Przebudzenie
Za oknem ciemność płaszcz rozpostarła
słońce się skryło w granacie nocy
lekko wirując w tanecznym pląsie
sen moje zmysły chce zauroczyć
Wkrada się chyłkiem pod rzęs zasłonę
czuję jak ciążą mi już powieki
odpływam łodzią w bezkresną podróż
tam gdzie poeci piszą sonety
Widzę obrazy pełne kolorów
płótna na których malują słowem
dotykam dłońmi ulotne wersy
myśli szalone kłębią się w głowie
Fale snu lekko kołyszą łodzią
wiatr mi rozwiewa kosmyki włosów
wolno dryfując w sennych marzeniach
na wiersz przecudny znajduję sposób
Pióro na kartce piruet kręci
wyczarowując słowo po słowie ...
i gdy szeroko oczy otwieram
wena zniknęła ...
znów pustka w głowie
Komentarze (17)
świetny wiersz, z przyjemnością przeczytałam.
Bardzo dziękuję wszystkim za odwiedziny i komentarze .
Pozdrawiam serdecznie ;-)
Wybornie napisane. +++
Pozdrawiam serdecznie. :)
Pióro zapisze kiedy serce powie.

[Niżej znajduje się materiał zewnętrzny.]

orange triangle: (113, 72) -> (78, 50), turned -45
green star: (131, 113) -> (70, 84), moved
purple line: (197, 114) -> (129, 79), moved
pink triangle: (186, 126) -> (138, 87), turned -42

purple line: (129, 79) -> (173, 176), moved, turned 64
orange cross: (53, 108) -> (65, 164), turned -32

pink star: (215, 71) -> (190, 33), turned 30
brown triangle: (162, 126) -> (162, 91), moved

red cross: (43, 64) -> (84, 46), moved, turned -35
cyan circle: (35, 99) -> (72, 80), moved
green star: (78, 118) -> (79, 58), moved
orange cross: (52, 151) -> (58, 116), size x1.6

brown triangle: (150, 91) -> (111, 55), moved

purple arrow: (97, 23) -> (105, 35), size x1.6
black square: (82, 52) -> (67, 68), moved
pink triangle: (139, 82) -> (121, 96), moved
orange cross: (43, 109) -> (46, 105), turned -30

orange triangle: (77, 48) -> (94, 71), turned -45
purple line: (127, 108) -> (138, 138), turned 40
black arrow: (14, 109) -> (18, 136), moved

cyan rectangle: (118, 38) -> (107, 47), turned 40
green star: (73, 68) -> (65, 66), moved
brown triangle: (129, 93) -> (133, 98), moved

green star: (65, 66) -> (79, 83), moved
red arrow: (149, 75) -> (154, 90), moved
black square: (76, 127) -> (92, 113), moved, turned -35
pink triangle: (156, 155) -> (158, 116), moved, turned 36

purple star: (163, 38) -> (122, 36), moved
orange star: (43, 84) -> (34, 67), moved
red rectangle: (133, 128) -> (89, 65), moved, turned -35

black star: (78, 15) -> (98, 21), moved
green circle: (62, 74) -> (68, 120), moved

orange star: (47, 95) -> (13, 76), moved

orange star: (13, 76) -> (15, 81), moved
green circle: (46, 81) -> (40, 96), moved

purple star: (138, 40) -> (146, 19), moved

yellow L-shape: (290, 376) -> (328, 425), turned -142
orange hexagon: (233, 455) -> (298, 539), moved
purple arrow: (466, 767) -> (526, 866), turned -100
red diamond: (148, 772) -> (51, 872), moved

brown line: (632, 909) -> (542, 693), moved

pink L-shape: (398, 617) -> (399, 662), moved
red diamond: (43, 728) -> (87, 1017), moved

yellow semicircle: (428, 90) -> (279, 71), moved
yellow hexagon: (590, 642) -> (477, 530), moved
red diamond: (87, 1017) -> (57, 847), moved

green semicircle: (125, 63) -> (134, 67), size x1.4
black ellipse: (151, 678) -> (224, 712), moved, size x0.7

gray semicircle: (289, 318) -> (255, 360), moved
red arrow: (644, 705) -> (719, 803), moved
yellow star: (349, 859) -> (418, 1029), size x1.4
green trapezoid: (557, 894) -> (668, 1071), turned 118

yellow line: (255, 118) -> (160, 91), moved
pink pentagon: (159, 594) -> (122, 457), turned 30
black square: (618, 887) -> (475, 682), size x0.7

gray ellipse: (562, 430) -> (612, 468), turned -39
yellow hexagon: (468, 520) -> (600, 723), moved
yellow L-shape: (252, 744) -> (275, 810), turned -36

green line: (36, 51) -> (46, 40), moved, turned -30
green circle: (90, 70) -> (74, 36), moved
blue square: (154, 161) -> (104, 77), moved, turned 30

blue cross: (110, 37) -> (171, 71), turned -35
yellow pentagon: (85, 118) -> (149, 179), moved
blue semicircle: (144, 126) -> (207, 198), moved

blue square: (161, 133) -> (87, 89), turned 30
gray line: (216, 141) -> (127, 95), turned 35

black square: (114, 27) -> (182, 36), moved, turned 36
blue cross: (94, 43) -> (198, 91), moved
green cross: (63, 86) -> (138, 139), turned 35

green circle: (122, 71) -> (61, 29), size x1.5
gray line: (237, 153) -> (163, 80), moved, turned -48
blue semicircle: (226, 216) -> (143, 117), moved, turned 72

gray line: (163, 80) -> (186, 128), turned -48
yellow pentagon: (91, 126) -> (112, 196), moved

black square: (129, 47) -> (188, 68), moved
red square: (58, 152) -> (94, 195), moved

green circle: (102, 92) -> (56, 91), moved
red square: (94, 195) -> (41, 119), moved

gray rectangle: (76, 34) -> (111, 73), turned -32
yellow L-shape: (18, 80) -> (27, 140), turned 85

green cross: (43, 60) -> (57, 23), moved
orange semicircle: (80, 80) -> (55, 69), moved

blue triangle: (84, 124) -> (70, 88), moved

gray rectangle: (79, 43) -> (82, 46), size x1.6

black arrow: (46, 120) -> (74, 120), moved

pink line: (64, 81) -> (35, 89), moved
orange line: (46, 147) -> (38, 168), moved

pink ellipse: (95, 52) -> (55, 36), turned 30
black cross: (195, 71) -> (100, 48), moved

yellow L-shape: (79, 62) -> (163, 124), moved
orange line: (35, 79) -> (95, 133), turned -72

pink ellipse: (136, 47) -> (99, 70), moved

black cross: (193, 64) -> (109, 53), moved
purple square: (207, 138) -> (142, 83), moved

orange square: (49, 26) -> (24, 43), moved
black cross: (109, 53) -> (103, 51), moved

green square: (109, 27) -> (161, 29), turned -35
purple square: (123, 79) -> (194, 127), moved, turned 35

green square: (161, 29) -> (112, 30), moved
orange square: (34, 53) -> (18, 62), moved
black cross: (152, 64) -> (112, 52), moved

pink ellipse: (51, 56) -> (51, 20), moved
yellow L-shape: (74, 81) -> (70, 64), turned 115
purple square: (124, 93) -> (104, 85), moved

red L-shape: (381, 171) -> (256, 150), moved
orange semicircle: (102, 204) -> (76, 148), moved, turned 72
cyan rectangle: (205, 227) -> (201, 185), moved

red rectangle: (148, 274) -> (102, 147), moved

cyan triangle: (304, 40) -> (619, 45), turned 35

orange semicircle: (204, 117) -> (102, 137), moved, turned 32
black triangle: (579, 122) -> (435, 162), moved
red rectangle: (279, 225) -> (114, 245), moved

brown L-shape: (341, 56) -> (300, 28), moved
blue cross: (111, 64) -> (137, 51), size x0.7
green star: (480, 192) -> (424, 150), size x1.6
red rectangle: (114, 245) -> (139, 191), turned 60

Pozdrawiam.
Mam podobnie ;)
Pozdrawiam serdecznie :)
Oj nie jednego z nas to dotyka.
Pięknie piszesz o zwodniczej wenie.
Pozdrawiam serdecznie Kingo.
Ta pustka to zapowiedź nowego wiersza.
Bardzo ciekawie o mękach twórczych we śnie. Mózg
przetwarza bodźce i śnimy.
Podoba mi się bardzo.
Pozdrawiam serdecznie
Piękny wiersz z tego snu powstał... Bardzo mi się
podoba ten tajemniczy klimat :)
Zgrabnie!
Ja piszę wyłącznie w dzień :)
Pozdrawiam :)
Czytając Twój wiersz stwierdzam, że ze mną jest
podobnie.
Ładnie to ujęłaś.
Pozdrawiam
Marek
Za szatynką_01 :)
Pięknie, Kingo:)
Miłego dnia:)
Pióro na kartce piruet kręci
wyczarowując słowo po słowie ...
i gdy szeroko oczy otwieram
wena zniknęła ...
znów pustka w głowie
na tak;
Ciekawy
Bardzo zgrabny opis zderzenia z rzeczywistością :-)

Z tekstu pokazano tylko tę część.